If the program is being dismantled on the basis of a secret report, it is one that contradicts external evaluations of Middle States, one of the BC-GCWE and the other of the Political Science Department. Both concluded that the GCWE was serving an excellent function and fulfilling its mission, but that it required more funding. No faculty were assigned to the program full time. I worked for free advising students. I challenge anyone to weigh the Middle States reports against the secret report, where, apparently, no one was interviewed. The Middle States reports are available and in the public domain and I am requesting them from those who have electronic copies. One of the three external evaluators was Rogers Smith, the dissertation sponsor of the writer of the blog. People should ask Dr. Smith, who now teaches at the University of Pennsylvania why he thought the program was doing a good job, despite its lack of resources. In fact, perhaps the department that is dismantling the program, now more than 30 years old, isn't interested in fulfilling CUNY's mission to educate working people but seeks to compete with Columbia, NYU, Yale, and Princeton for students. But if that's the case, even Harvard has an excellent worker education program that is administered by Dr. Elaine Bernard, who signed the student and alumni petition.

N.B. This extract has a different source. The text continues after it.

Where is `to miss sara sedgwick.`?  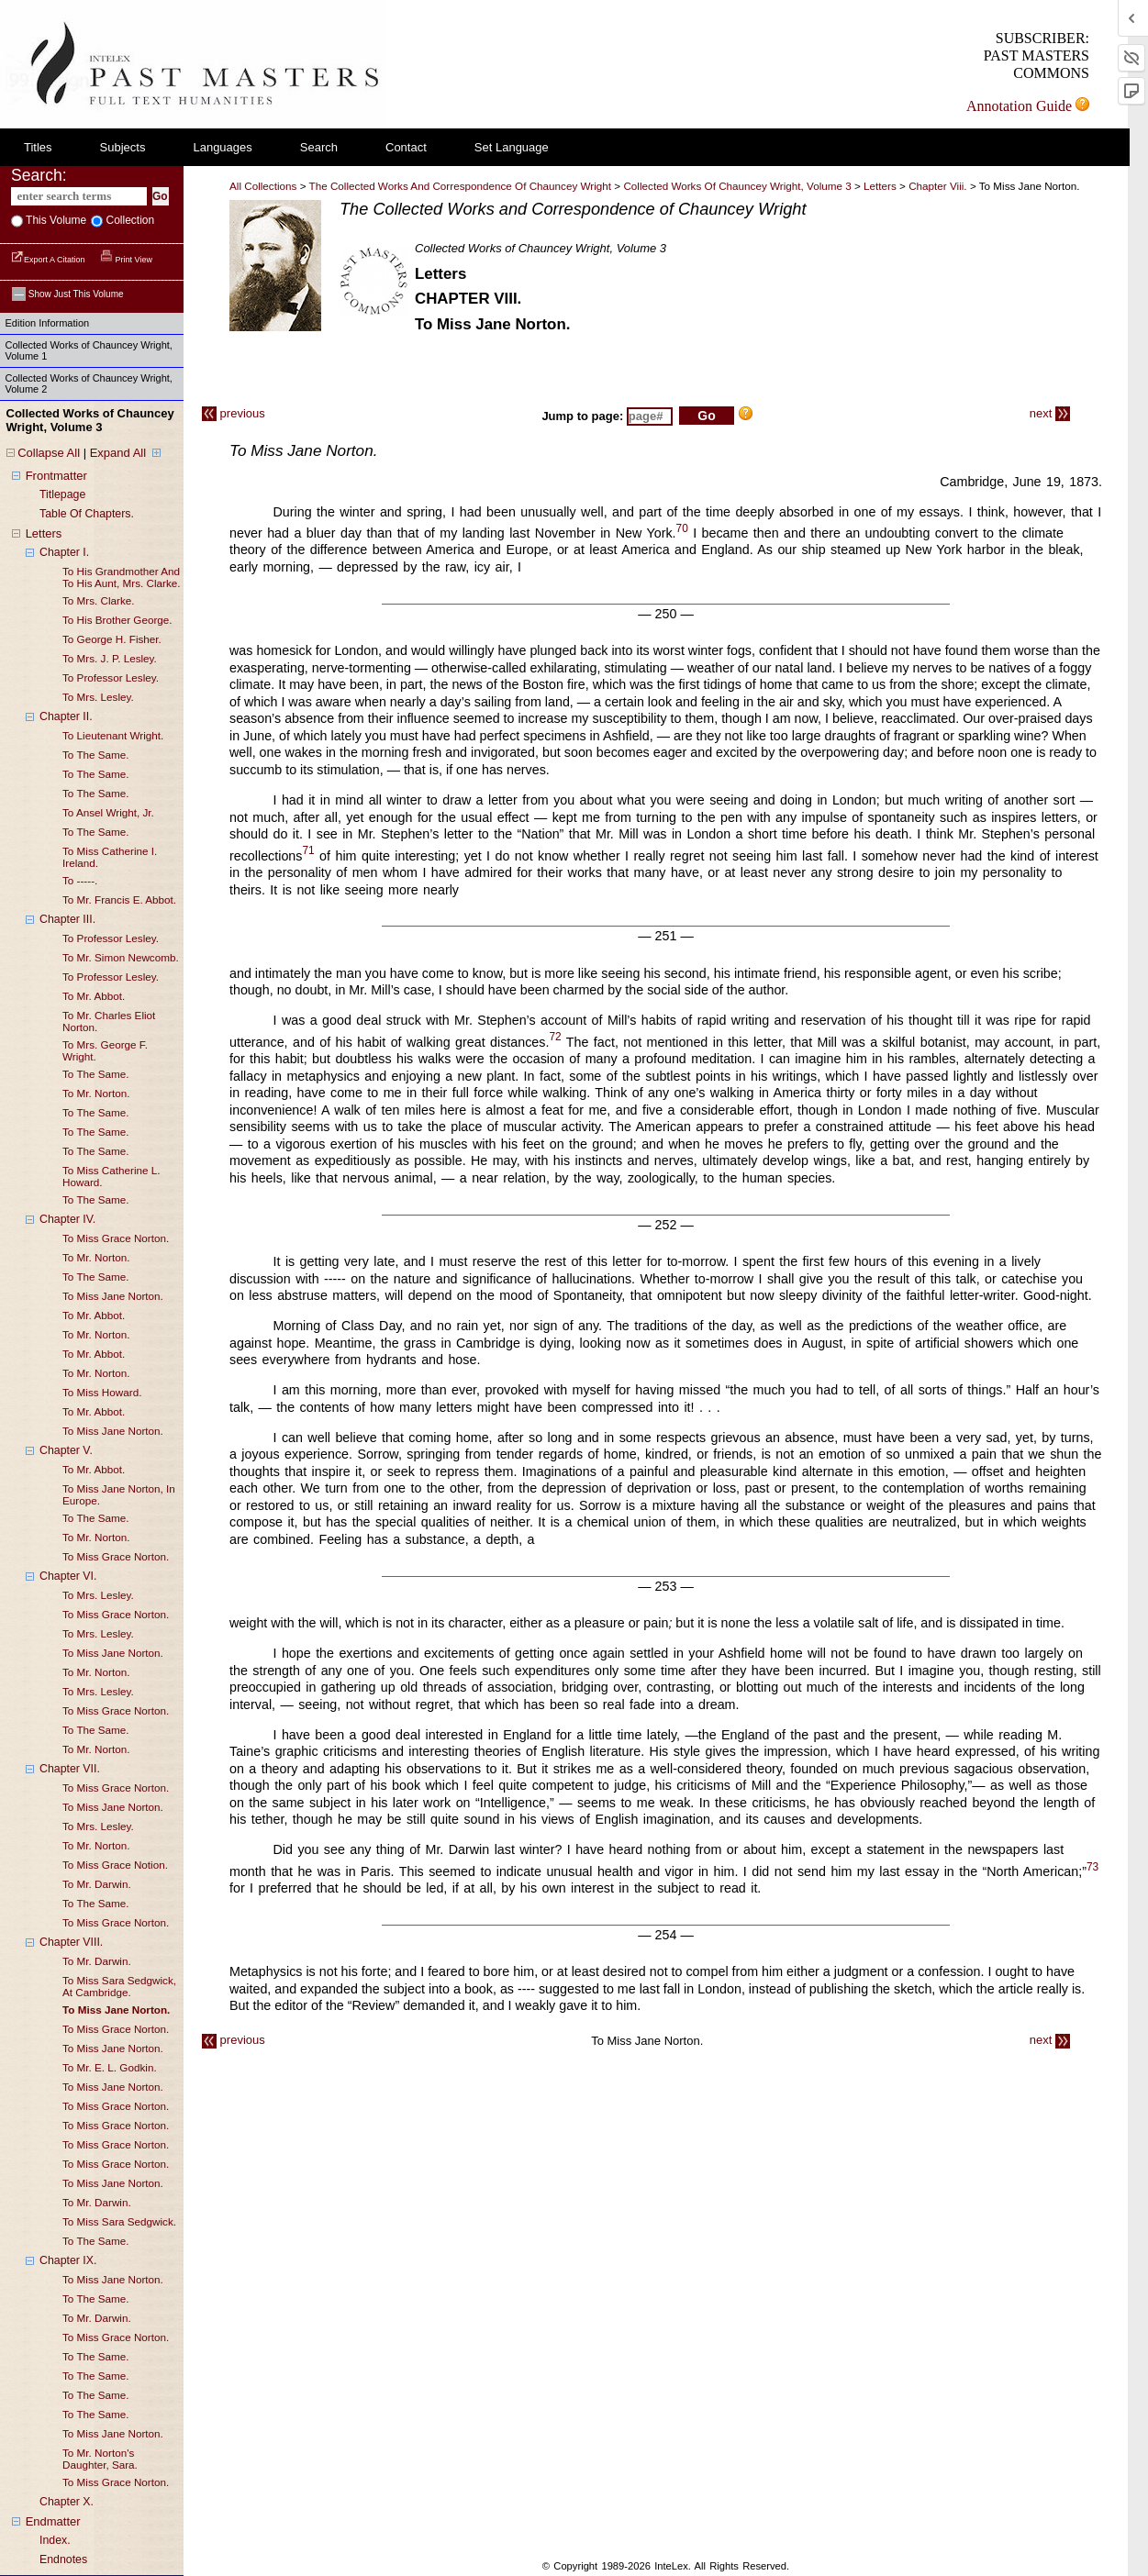 to miss sara sedgwick. is located at coordinates (119, 2221).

I don't remember any vote in the political science department that the GCWE should close and be turned into an in-house urban administration program. In fact, the department rarely met in the spring semester and then only for a few minutes, to the chagrin of frustrated faculty.

Taking the program to the Brooklyn College campus, rather than near where our students work, will change the program and will not help working students and the New York residents whom they could ably serve in the future.

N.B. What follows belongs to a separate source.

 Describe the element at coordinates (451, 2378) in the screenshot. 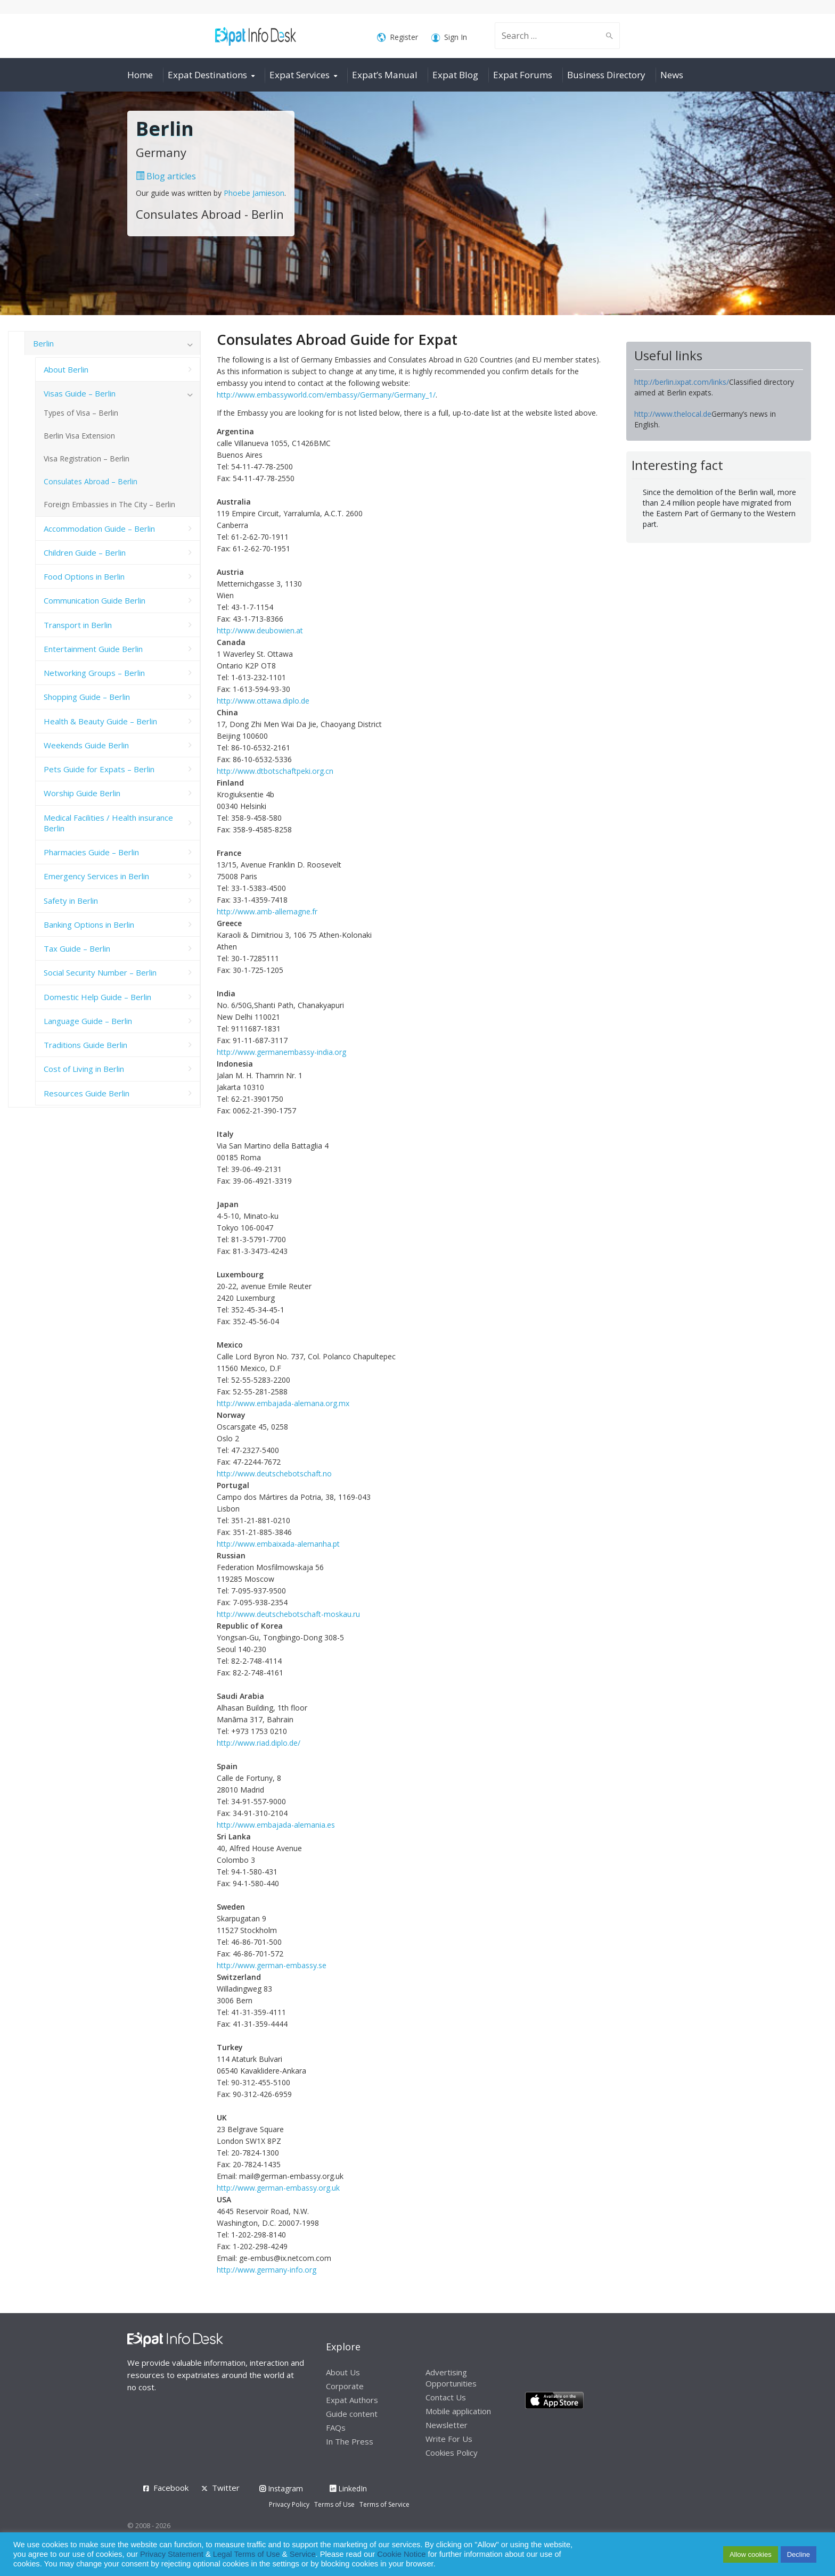 I see `Advertising Opportunities` at that location.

I unequivocally support our students' efforts to save the GCWE program, as do all but Corey Robin's friends and those not privy to real information. I could convince them of the justice of the student cause too! Their petition was released as students felt frustrated and sought out faculty members, labor union leaders and activists in our communities to help them mobilize support for the program . I hope they prevail and restore the program. The faculty to whom they refer are the adjuncts who had been dismissed over the last two years, plus some retirees who teach not for the money but out of a commitment to working-class education: Stephen Leberstein, Dominic Tuminaro, Gregory Wilpert, and David Laibman, just to name a few. The full-time faculty in political science can always teach in the program and the blog is inaccurate about some kind of cabal seeking to return for unknown perks. That's simply untrue.

Taking the program back to the main campus will prevent the predominantly African American, Caribbean American, and Latina/o students who have benefited from a program near their workplaces from advancing their education and professional careers.

I also think it is highly inappropriate to discuss a case of financial malfeasance that should remain confidential, even if I can tell you that most observers consider it to be baseless, a witch hunt against the former director who was not even referred to by name. But even if it were true, why should working students be punished by depriving them of a program that has been integral to the lives of so many of them, for more than three decades?